Sally tried to remember those late-night conversations through the computer and across the car seat outside Coyne’s Shadow apartment. “In New Mexico, right?”
“Right. Spend some time thinking about who I am. Who I’m supposed to be. What I’m supposed to do. I need to pursue that. This other stuff – school – gets in the way.”
“What? You mean, like, find yourself?” She couldn’t disguise a laugh.
“Something like that.”
“I don’t know that we’re supposed to do anything, Justin. Except be.”
“Maybe you’re not,” he said.
Barwick couldn’t tell if the remark was meant to be insulting or if it was just self-absorbed. She decided generously on the latter.
Back in his office, with a day’s worth of stories and assignments to approve, Malik began looking up everything he could on Samuel Coyne of Ginsburg and Addams. He found pictures of the man in a tux at charity dinners, and some for-the-record denials on behalf of his clients in the business page archives. He looked a little bit like a handsome asshole. Not at all like a killer. But then, what’s a killer look like before you know he’s killed? Coyne didn’t look like a murderer, but that didn’t mean he wasn’t one. Only that Malik had been unconvinced.

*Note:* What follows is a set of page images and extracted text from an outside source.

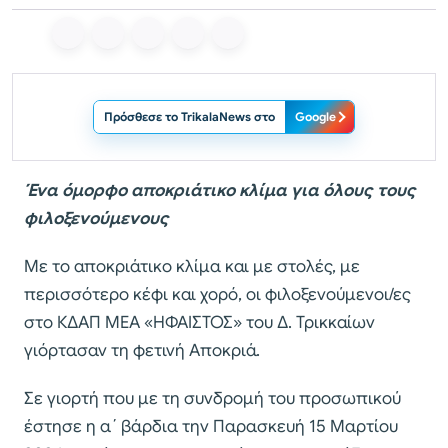
Πρόσθεσε το TrikalaNews στο
Google
Ένα όμορφο αποκριάτικο κλίμα για όλους τους
φιλοξενούμενους
Με το αποκριάτικο κλίμα και με στολές, με
περισσότερο κέφι και χορό, οι φιλοξενούμενοι/ες
στο ΚΔΑΠ ΜΕΑ «ΗΦΑΙΣΤΟΣ» του Δ. Τρικκαίων
γιόρτασαν τη φετινή Αποκριά.
Σε γιορτή που με τη συνδρομή του προσωπικού
έστησε η α΄ βάρδια την Παρασκευή 15 Μαρτίου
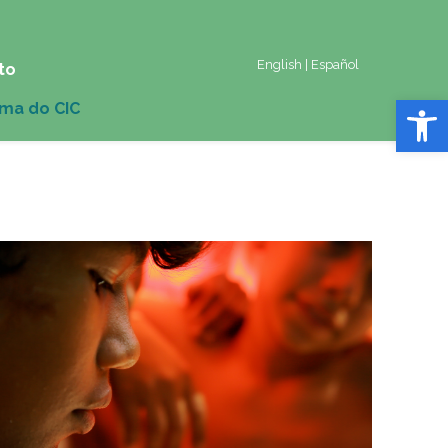
English
|
Español
to
Abrir 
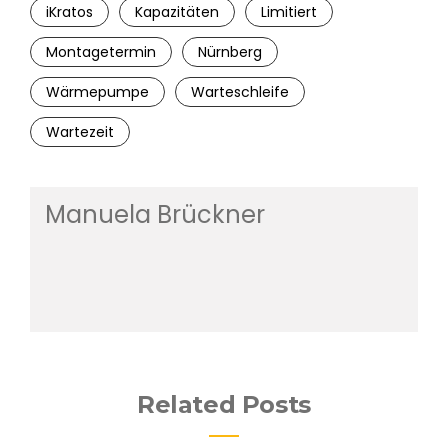
iKratos
Kapazitäten
Limitiert
Montagetermin
Nürnberg
Wärmepumpe
Warteschleife
Wartezeit
Manuela Brückner
Related Posts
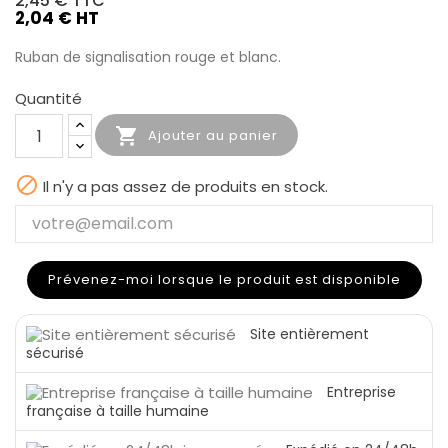
2,45 €
TTC
2,04 € HT
Ruban de signalisation rouge et blanc.
Quantité

Ajouter au panier

Il n'y a pas assez de produits en stock.
Prévenez-moi lorsque le produit est disponible
Site entièrement
sécurisé
Entreprise
française à taille humaine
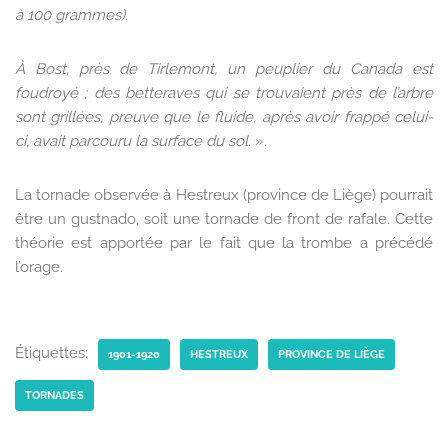
à 100 grammes).
À Bost, près de Tirlemont, un peuplier du Canada est
foudroyé ; des betteraves qui se trouvaient près de l’arbre
sont grillées, preuve que le fluide, après avoir frappé celui-
ci, avait parcouru la surface du sol.
».
La tornade observée à Hestreux (province de Liège) pourrait
être un gustnado, soit une tornade de front de rafale. Cette
théorie est apportée par le fait que la trombe a précédé
l’orage.
Étiquettes:
1901-1920
HESTREUX
PROVINCE DE LIÈGE
TORNADES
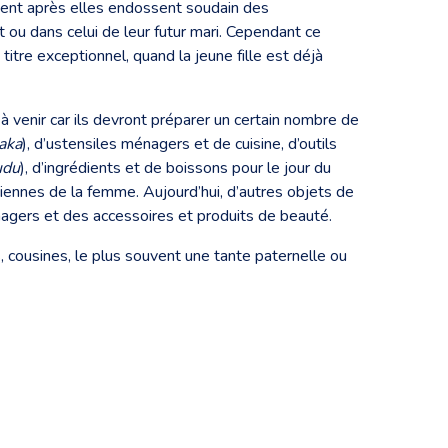
ement après elles endossent soudain des
 ou dans celui de leur futur mari. Cependant ce
itre exceptionnel, quand la jeune fille est déjà
e à venir car ils devront préparer un certain nombre de
aka
), d’ustensiles ménagers et de cuisine, d’outils
udu
), d’ingrédients et de boissons pour le jour du
idiennes de la femme. Aujourd’hui, d’autres objets de
nagers et des accessoires et produits de beauté.
, cousines, le plus souvent une tante paternelle ou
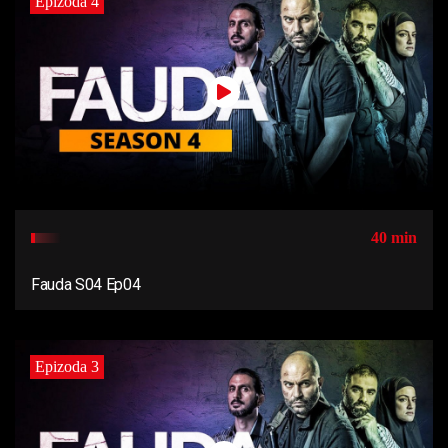
Epizoda 4
40 min
Fauda S04 Ep04
Epizoda 3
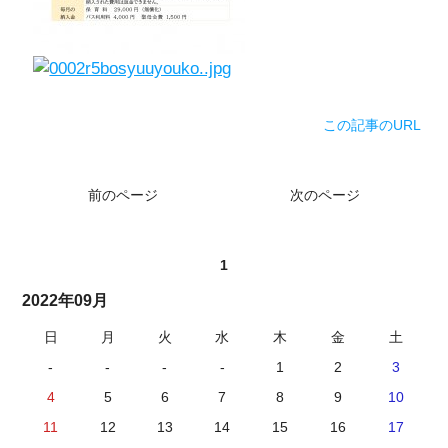
この記事のURL
前のページ
次のページ
1
2022年09月
日
月
火
水
木
金
土
-
-
-
-
1
2
3
4
5
6
7
8
9
10
11
12
13
14
15
16
17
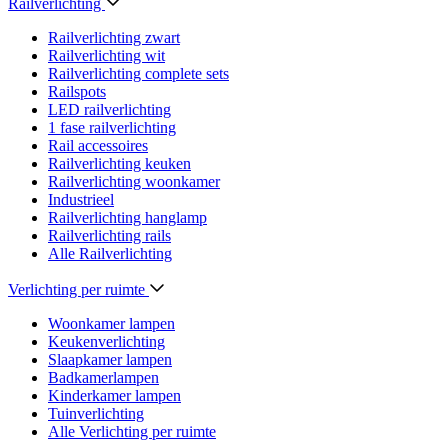
Railverlichting
Railverlichting zwart
Railverlichting wit
Railverlichting complete sets
Railspots
LED railverlichting
1 fase railverlichting
Rail accessoires
Railverlichting keuken
Railverlichting woonkamer
Industrieel
Railverlichting hanglamp
Railverlichting rails
Alle Railverlichting
Verlichting per ruimte
Woonkamer lampen
Keukenverlichting
Slaapkamer lampen
Badkamerlampen
Kinderkamer lampen
Tuinverlichting
Alle Verlichting per ruimte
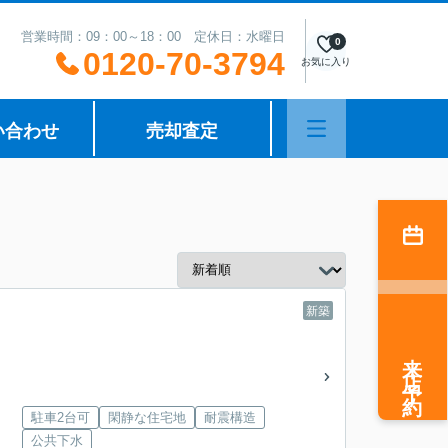
営業時間：09：00～18：00 定休日：水曜日
0
0120-70-3794
お気に入り
い合わせ
売却査定
新築
来店予約
駐車2台可
閑静な住宅地
耐震構造
公共下水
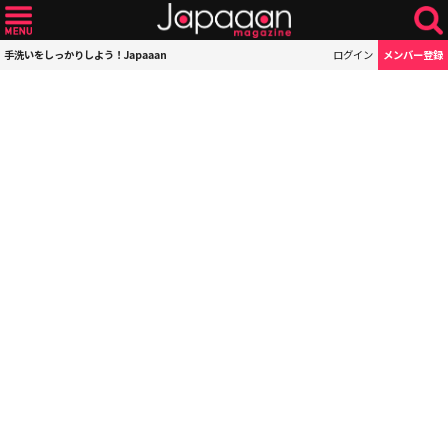
手洗いをしっかりしよう！Japaaan
ログイン
メンバー登録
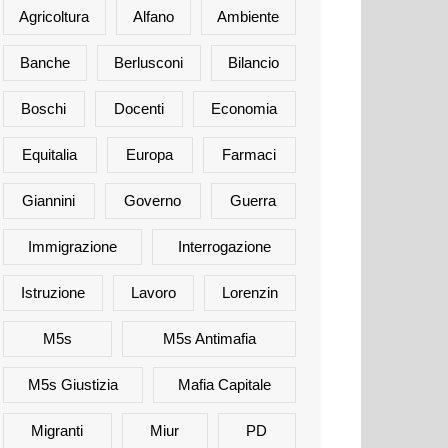
Agricoltura
Alfano
Ambiente
Banche
Berlusconi
Bilancio
Boschi
Docenti
Economia
Equitalia
Europa
Farmaci
Giannini
Governo
Guerra
Immigrazione
Interrogazione
Istruzione
Lavoro
Lorenzin
M5s
M5s Antimafia
M5s Giustizia
Mafia Capitale
Migranti
Miur
PD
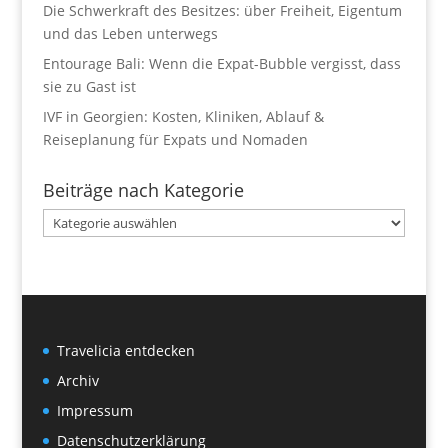
Die Schwerkraft des Besitzes: über Freiheit, Eigentum
und das Leben unterwegs
Entourage Bali: Wenn die Expat-Bubble vergisst, dass
sie zu Gast ist
IVF in Georgien: Kosten, Kliniken, Ablauf &
Reiseplanung für Expats und Nomaden
Beiträge nach Kategorie
Beiträge
nach
Kategorie
Travelicia entdecken
Archiv
Impressum
Datenschutzerklärung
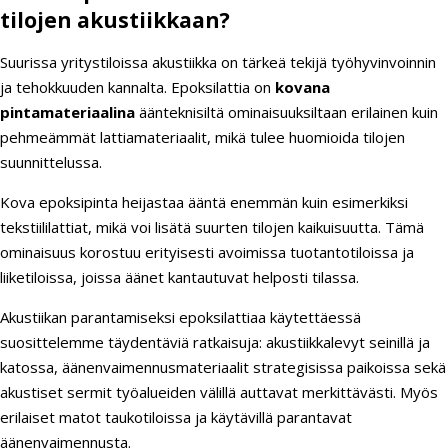
tilojen akustiikkaan?
Suurissa yritystiloissa akustiikka on tärkeä tekijä työhyvinvoinnin
ja tehokkuuden kannalta. Epoksilattia on
kovana
pintamateriaalina
äänteknisiltä ominaisuuksiltaan erilainen kuin
pehmeämmät lattiamateriaalit, mikä tulee huomioida tilojen
suunnittelussa.
Kova epoksipinta heijastaa ääntä enemmän kuin esimerkiksi
tekstiililattiat, mikä voi lisätä suurten tilojen kaikuisuutta. Tämä
ominaisuus korostuu erityisesti avoimissa tuotantotiloissa ja
liiketiloissa, joissa äänet kantautuvat helposti tilassa.
Akustiikan parantamiseksi epoksilattiaa käytettäessä
suosittelemme täydentäviä ratkaisuja: akustiikkalevyt seinillä ja
katossa, äänenvaimennusmateriaalit strategisissa paikoissa sekä
akustiset sermit työalueiden välillä auttavat merkittävästi. Myös
erilaiset matot taukotiloissa ja käytävillä parantavat
äänenvaimennusta.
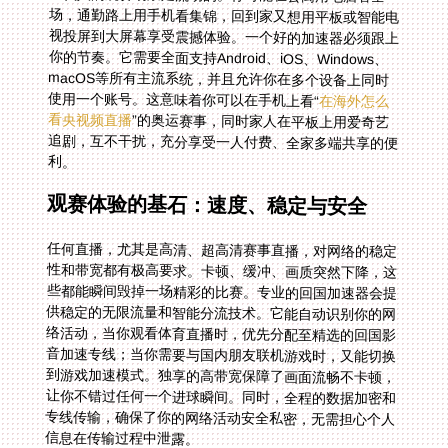
使用一个账号。这意味着你可以在手机上看“
在海外怎么
看央视频直播
”的奥运赛事，同时家人在平板上用爱奇艺
追剧，互不干扰，充分享受一人付费、全家多端共享的便
利。
观赛体验的基石：速度、稳定与安全
任何直播，尤其是高清、超高清赛事直播，对网络的稳定
性和带宽都有极高要求。卡顿、缓冲、画质突然下降，这
些都能瞬间毁掉一场精彩的比赛。专业的回国加速器会提
供稳定的无限流量和智能分流技术。它能自动识别你的网
络活动，当你观看体育直播时，优先分配至精选的回国影
音加速专线；当你需要与国内朋友联机游戏时，又能切换
到游戏加速模式。独享的高带宽保障了画面流畅不卡顿，
让你不错过任何一个进球瞬间。同时，全程的数据加密和
专线传输，确保了你的网络活动安全私密，无需担心个人
信息在传输过程中泄露。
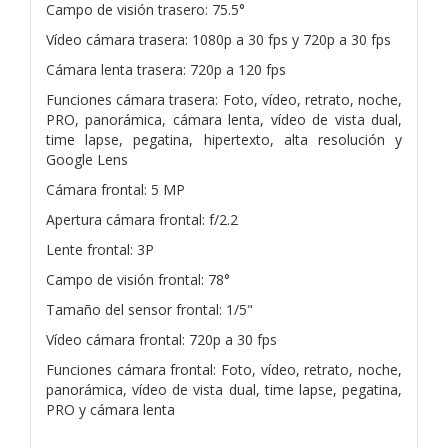
Campo de visión trasero: 75.5°
Vídeo cámara trasera: 1080p a 30 fps y 720p a 30 fps
Cámara lenta trasera: 720p a 120 fps
Funciones cámara trasera: Foto, vídeo, retrato, noche,
PRO, panorámica, cámara lenta, vídeo de vista dual,
time lapse, pegatina, hipertexto, alta resolución y
Google Lens
Cámara frontal: 5 MP
Apertura cámara frontal: f/2.2
Lente frontal: 3P
Campo de visión frontal: 78°
Tamaño del sensor frontal: 1/5"
Vídeo cámara frontal: 720p a 30 fps
Funciones cámara frontal: Foto, vídeo, retrato, noche,
panorámica, vídeo de vista dual, time lapse, pegatina,
PRO y cámara lenta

The Wicker Man, he thought. Is there any way she could be right?
– 84 -
Alone at home, Martha opened a bottle of expensive Cabernet she’d grown tired of saving. She poured wine into a deep glass up to the widest part of the bowl and let it sit on the kitchen table until the surface became still, staring into and through it as if it were a ruby crystal ball. Finding no answers there, she grabbed the glass by the stem, painted the back of her tongue with the Cab, and closed her eyes.
Justin was out. For the third time this week. Some nights he didn’t come home. There were things she knew, things she suspected, things she feared, and almost nothing she could talk about with him.
It was after nine o’clock and he could be anywhere. He didn’t have a car and his bike was still here, but his friends – what friends he had – were older and most had their own cars, fast cars with poor safety ratings. Plus, there were enough places to find trouble within a few minutes’ walk. The least of which was not the home of Dr. Davis Moore, just six suburban blocks away.